Oysa tarih, bu oyunu çok daha önce görmüş; çözümünü de ilahî kaynağın berraklığında bulmuştu. Bizim medeniyetimiz, gücün adalet sayılmadığı; adaletin gücü dizginlediği bir hukuk atlası kurmuştu: Ahkâm-ı Kur'âniyye. Bir tek ferdin iç dünyasından devletlerin birbirine bakışına kadar bütün yolları kuşatan, bir tek "insanı" merkeze alan bir büyük düzen.

Ve işte Siyer… Bugün "uluslararası hukuk" diye caka satılan şeyin asırlar önceki orijinali. Müslüman ile gayrimüslimi, dost ile düşmanı, barış ile savaş halini aynı ilahî teraziye çıkaran hukuk dalı. Bir nevi, insanlığın önü karanlık bir uçuruma sürüklenirken gökten inen bir yol haritası…

Siyer'in doğduğu çağın atmosferini düşünün: Dünya savaşın yasasıyla yönetiliyor; barış, yağmur gibi ara sıra düşen bir rahmet. Birileri fethediyor, birileri eziliyor, birileri köleleştiriliyor. İşte bu karanlıkta Müslüman âlimler, insanın fıtratına, ilahî mesajın adaletine dayanarak hukuku yeniden kuruyordu. Gayrimüslim tebaanın haklarını yazan, savaşın bile ahlakını belirleyen bir medeniyet düşünün. Bir medeniyet ki, düşmanına bile merhameti kayda geçirmiş.
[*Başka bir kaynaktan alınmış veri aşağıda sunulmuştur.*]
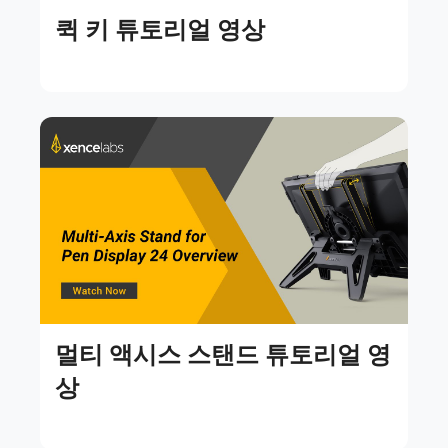
퀵 키 튜토리얼 영상
멀티 액시스 스탠드 튜토리얼 영
상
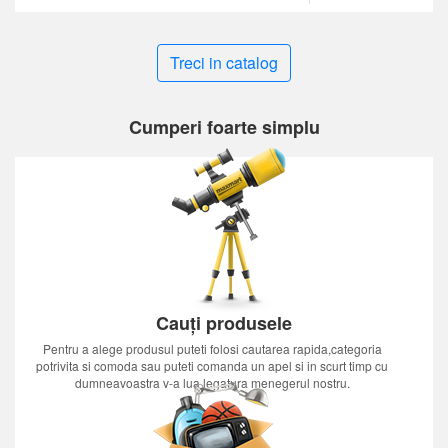
Treci in catalog
Cumperi foarte simplu
Cauți produsele
Pentru a alege produsul puteti folosi cautarea rapida,categoria
potrivita si comoda sau puteti comanda un apel si in scurt timp cu
dumneavoastra v-a lua legatura menegerul nostru.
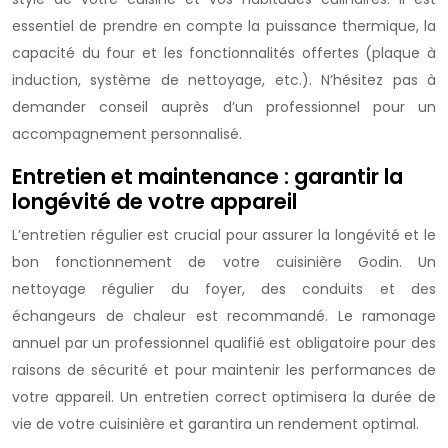
essentiel de prendre en compte la puissance thermique, la
capacité du four et les fonctionnalités offertes (plaque à
induction, système de nettoyage, etc.). N’hésitez pas à
demander conseil auprès d’un professionnel pour un
accompagnement personnalisé.
Entretien et maintenance : garantir la
longévité de votre appareil
L’entretien régulier est crucial pour assurer la longévité et le
bon fonctionnement de votre cuisinière Godin. Un
nettoyage régulier du foyer, des conduits et des
échangeurs de chaleur est recommandé. Le ramonage
annuel par un professionnel qualifié est obligatoire pour des
raisons de sécurité et pour maintenir les performances de
votre appareil. Un entretien correct optimisera la durée de
vie de votre cuisinière et garantira un rendement optimal.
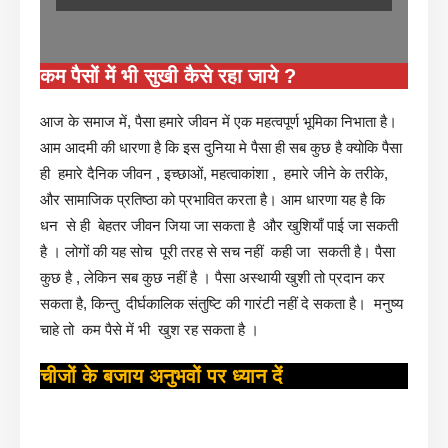
कम पैसों में भी सुखी कैसे रहा जाये ?
आज के समाज में, पैसा हमारे जीवन में एक महत्वपूर्ण भूमिका निभाता है।
आम आदमी की धारणा है कि इस दुनिया मे पैसा ही सब कुछ है क्योकि पैसा
ही हमारे दैनिक जीवन , इच्छाओं, महत्वाकांशा , हमारे जीने के तरीके,
और सामाजिक प्रतिष्ठा को प्रभावित करता है। आम धारणा यह है कि
धन से ही बेहतर जीवन जिया जा सकता है और खुशियाँ पाई जा सकती
है । लोगों की यह सोच पूरी तरह से सच नहीं कही जा सकती है। पैसा
कुछ है , लेकिन सब कुछ नहीं है । पैसा अस्थायी खुशी तो प्रदान कर
सकता है, किन्तु दीर्घकालिक संतुष्टि की गारंटी नहीं दे सकता है। मनुष्य
चाहे तो कम पैसे में भी खुश रह सकता है ।
चीजों के बजाय अनुभवों पर ध्यान दें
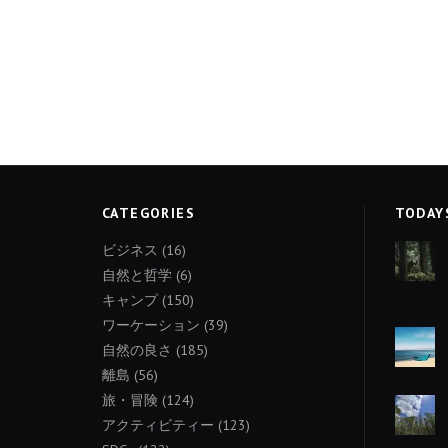
CATEGORIES
TODAY
ビジネス
(16)
自然と哲学
(6)
キャンプ
(150)
ワーケーション
(39)
自然の良さ
(185)
離島
(56)
旅・冒険
(124)
アクティビティー
(123)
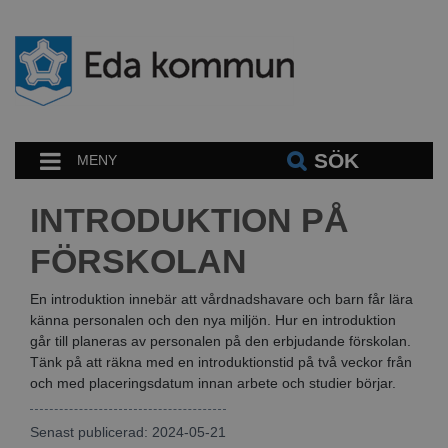
SÖK
MENY
INTRODUKTION PÅ
FÖRSKOLAN
En introduktion innebär att vårdnadshavare och barn får lära
känna personalen och den nya miljön. Hur en introduktion
går till planeras av personalen på den erbjudande förskolan.
Tänk på att räkna med en introduktionstid på två veckor från
och med placeringsdatum innan arbete och studier börjar.
Senast publicerad: 2024-05-21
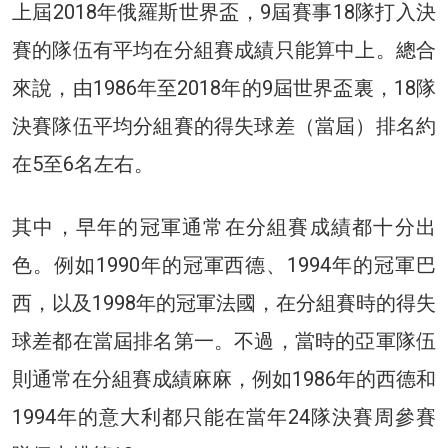
上屆2018年俄羅斯世界盃，9屆賽事18隊打入決
賽的隊伍有平均在分組賽成績只能算中上。總合
來說，由1986年至2018年的9屆世界盃裏，18隊
決賽隊伍平均分組賽的得失球差（當屆）排名約
在5至6名左右。
其中，早年的冠軍通常在分組賽成績都十分出
色。例如1990年的冠軍西德、1994年的冠軍巴
西，以及1998年的冠軍法國，在分組賽時的得失
球差都在當屆排名第一。不過，當時的亞軍隊伍
則通常在分組賽成績麻麻，例如1986年的西德和
1994年的意大利都只能在當年24隊決賽周參賽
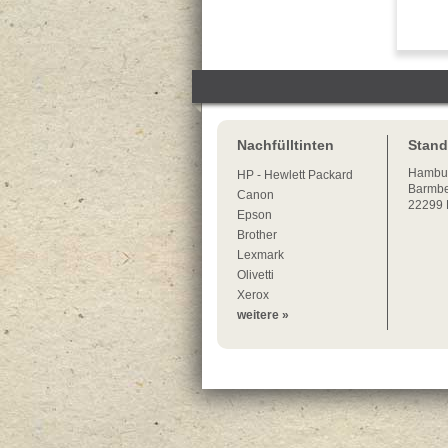
Nachfülltinten
Stand
Hambu
HP - Hewlett Packard
Barmbe
Canon
22299
Epson
Brother
Lexmark
Olivetti
Xerox
weitere »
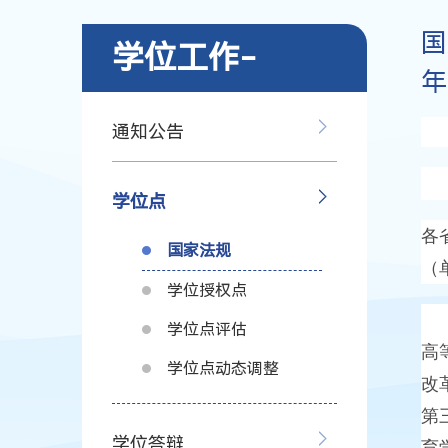
国
学位工作-
年
通知公告
学位点
各
国家法规
（
学位授权点
为
学位点评估
高
学位点动态调整
改
第
学位答辩
育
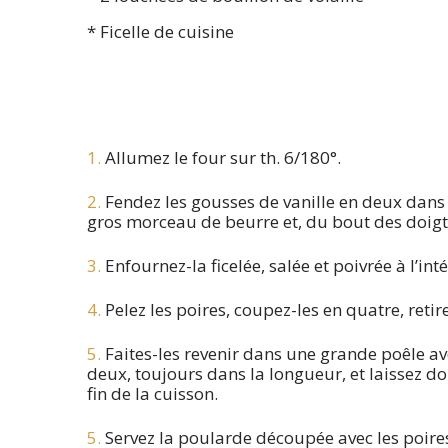
* Ficelle de cuisine
1.
Allumez le four sur th. 6/180°.
2.
Fendez les gousses de vanille en deux dans
gros morceau de beurre et, du bout des doigts,
3.
Enfournez-la ficelée, salée et poivrée à l’int
4.
Pelez les poires, coupez-les en quatre, reti
5.
Faites-les revenir dans une grande poêle ave
deux, toujours dans la longueur, et laissez d
fin de la cuisson.
5.
Servez la poularde découpée avec les poir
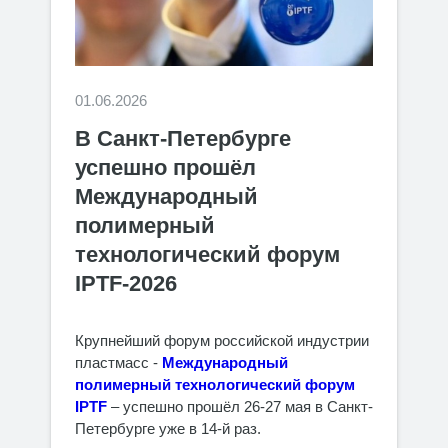
01.06.2026
В Санкт-Петербурге
успешно прошёл
Международный
полимерный
технологический форум
IPTF-2026
Крупнейший форум российской индустрии
пластмасс -
Международный
полимерный технологический форум
IPTF
– успешно прошёл 26-27 мая в Санкт-
Петербурге уже в 14-й раз.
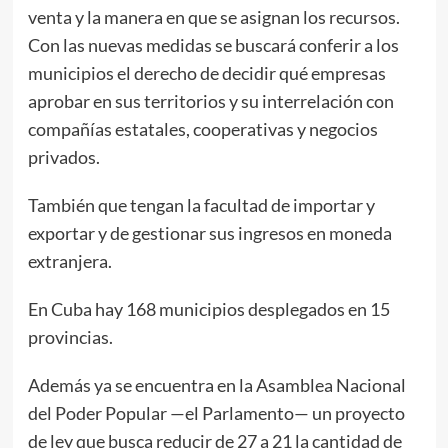
venta y la manera en que se asignan los recursos.
Con las nuevas medidas se buscará conferir a los
municipios el derecho de decidir qué empresas
aprobar en sus territorios y su interrelación con
compañías estatales, cooperativas y negocios
privados.
También que tengan la facultad de importar y
exportar y de gestionar sus ingresos en moneda
extranjera.
En Cuba hay 168 municipios desplegados en 15
provincias.
Además ya se encuentra en la Asamblea Nacional
del Poder Popular —el Parlamento— un proyecto
de ley que busca reducir de 27 a 21 la cantidad de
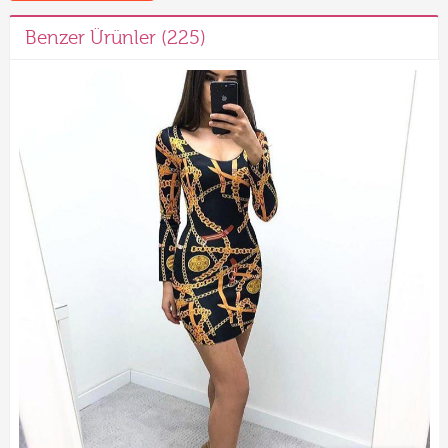
Benzer Ürünler (225)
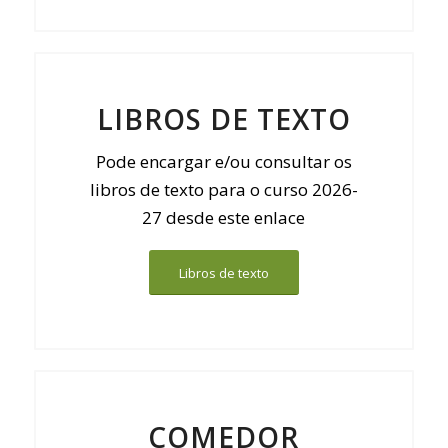
LIBROS DE TEXTO
Pode encargar e/ou consultar os
libros de texto para o curso 2026-
27 desde este enlace
Libros de texto
COMEDOR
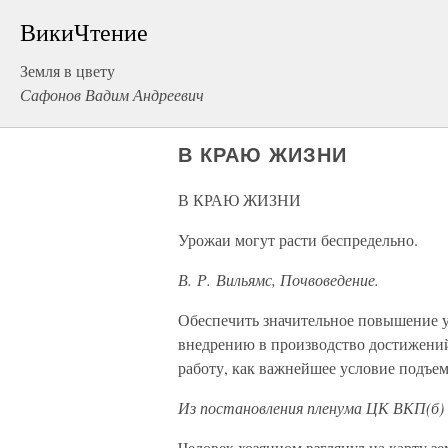
ВикиЧтение
Земля в цвету
Сафонов Вадим Андреевич
В КРАЮ ЖИЗНИ
В КРАЮ ЖИЗНИ
Урожаи могут расти беспредельно.
В. Р. Вильямс, Почвоведение.
Обеспечить значительное повышение
внедрению в производство достижений
работу, как важнейшее условие подъема
Из постановления пленума ЦК ВКП(б) в
Человек хозяином взглянул на карту зе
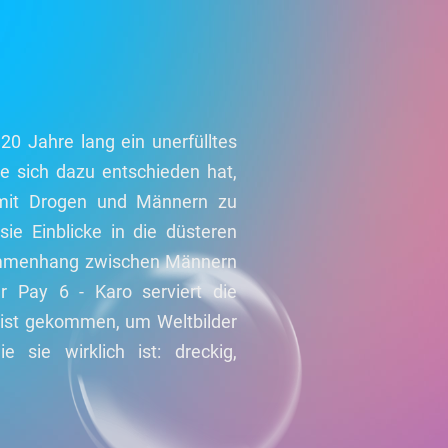
20 Jahre lang ein unerfülltes
sie sich dazu entschieden hat,
 mit Drogen und Männern zu
ie Einblicke in die düsteren
sammenhang zwischen Männern
 Pay 6 - Karo serviert die
 ist gekommen, um Weltbilder
 sie wirklich ist: dreckig,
Ebu Hanife'nin fikirleri, Ebu Yusuf'un kalemi, Şeybani'nin devasa eseri… Bunlar kuru hükümler değil; bir medeniyetin vicdan atlasıdır.Es-Siyerü'l-Kebîrise insanlık tarihine bırakılmış en büyük hakikat şahidi… O kitap öyle bir kitaptır ki, daha Batı dediğimiz dünya kendi içine kapanmış feodal karanlıklarıyla boğuşurken, devletlerarası hukuka dair tam teşekküllü bir sistem ortaya koymuştu.

Bugün ağızlarda sakız olan "uluslararası hukuk" ise dün yalnızca Hristiyan milletlere uygulanan bir iç yönetmelikti. Kalan herkes barbar, herkese muamele reva… O hukuktan bereket değil, üstünlük hırsı doğdu. Adalet değil, çıkar siyaseti türedi. Ve bu düzen hâlâ dünyayı avucunun içinde tutmaya devam ediyor.

Sonra kalkıyor birileri, İslam dünyasının geri kalışını "İslam hukukuna bağlayarak" bu büyük hakikate sırtını dönüyor. Güya Müslüman milletler modernleşememiş çünkü Batı'nın yöntemlerini kopyalamamış… Sözde reçete belli: Japonya misali Batı'yı baştan aşağı taklit edin, kurtulun.